Welcome to our dedicated page for Marvell Technology SEC filings (Ticker: MRVL), a comprehensive resource for investors and traders seeking official regulatory documents including 10-K annual reports, 10-Q quarterly earnings, 8-K material events, and insider trading forms.
Marvell Technology, Inc. (NASDAQ: MRVL) files a range of reports and disclosures with the U.S. Securities and Exchange Commission that document its financial condition, capital structure, governance and material corporate events. As a Nasdaq-listed Delaware corporation with common stock registered under Section 12(b) of the Exchange Act, Marvell uses SEC filings such as Form 8-K to report developments that are important for MRVL shareholders and bondholders.
Recent Form 8-K filings show how Marvell communicates capital allocation decisions. The company has reported quarterly cash dividends of $0.06 per share, authorized by its Board of Directors, and has noted that future dividends depend on factors such as results of operations, cash balances and financial condition. Marvell has also disclosed a $5 billion addition to its stock repurchase program and an accelerated share repurchase agreement to buy back $1 billion of its common stock, funded with existing cash resources.

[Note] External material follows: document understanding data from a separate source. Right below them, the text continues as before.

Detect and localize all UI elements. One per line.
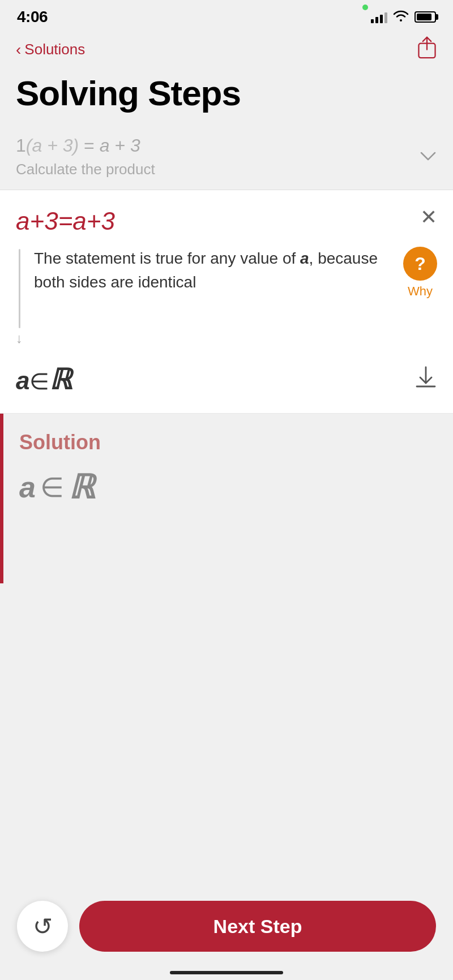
share-button[interactable] — [417, 36, 437, 63]
collapsed-step-content: 1(a + 3) = a + 3 Calculate the product — [16, 135, 155, 178]
status-bar: 4:06 — [0, 0, 453, 31]
nav-bar: ‹ Solutions — [0, 31, 453, 68]
home-indicator — [170, 971, 283, 974]
why-circle: ? — [403, 247, 437, 281]
step-arrow-indicator: ↓ — [16, 330, 23, 346]
collapsed-step-description: Calculate the product — [16, 161, 155, 178]
page-title: Solving Steps — [16, 74, 437, 113]
solution-label: Solution — [19, 431, 437, 454]
step-line-indicator: ↓ — [16, 247, 23, 346]
replay-icon: ↺ — [33, 913, 53, 940]
step-card: a+3=a+3 ✕ ↓ The statement is true for an… — [0, 190, 453, 414]
step-description-area: The statement is true for any value of a… — [34, 247, 392, 294]
download-button[interactable] — [414, 365, 437, 395]
wifi-icon — [393, 9, 409, 25]
collapsed-step-equation: 1(a + 3) = a + 3 — [16, 135, 155, 156]
battery-icon — [414, 11, 436, 23]
next-step-label: Next Step — [213, 915, 302, 938]
next-step-button[interactable]: Next Step — [79, 901, 436, 952]
close-button[interactable]: ✕ — [420, 207, 437, 227]
status-time: 4:06 — [17, 8, 48, 26]
step-description-text: The statement is true for any value of a… — [34, 247, 392, 294]
solution-real-symbol: ℝ — [69, 468, 95, 506]
why-button[interactable]: ? Why — [403, 247, 437, 299]
step-equation: a+3=a+3 — [16, 207, 115, 235]
status-icons — [371, 9, 436, 25]
chevron-down-icon — [419, 148, 437, 166]
green-dot — [362, 5, 368, 10]
step-card-header: a+3=a+3 ✕ — [16, 207, 437, 235]
variable-highlight: a — [300, 250, 309, 267]
solution-section: Solution a ∈ ℝ — [0, 414, 453, 583]
step-body: ↓ The statement is true for any value of… — [16, 247, 437, 346]
step-result-row: a∈ℝ — [16, 363, 437, 396]
solution-variable: a — [19, 470, 36, 504]
bottom-section — [0, 583, 453, 821]
collapsed-step[interactable]: 1(a + 3) = a + 3 Calculate the product — [0, 124, 453, 190]
back-chevron-icon: ‹ — [16, 41, 21, 59]
bottom-controls: ↺ Next Step — [0, 889, 453, 980]
page-title-section: Solving Steps — [0, 68, 453, 124]
signal-icon — [371, 11, 387, 23]
why-label: Why — [408, 284, 433, 299]
solution-expression: a ∈ ℝ — [19, 468, 437, 506]
replay-button[interactable]: ↺ — [17, 901, 68, 952]
solution-in-symbol: ∈ — [40, 471, 64, 503]
step-result-equation: a∈ℝ — [16, 363, 72, 396]
back-label: Solutions — [24, 41, 85, 58]
back-button[interactable]: ‹ Solutions — [16, 41, 85, 59]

Filings also detail financing and balance sheet activities. In June 2025, Marvell filed an 8-K describing a public offering of senior notes due 2030 and 2035, with net proceeds intended for repayment of existing debt and general corporate purposes. On the same date, the company entered into a Second Amended and Restated Revolving Credit Agreement providing a revolving credit facility, with terms such as interest rate options, commitment fees, covenants and leverage ratio requirements outlined in the filing.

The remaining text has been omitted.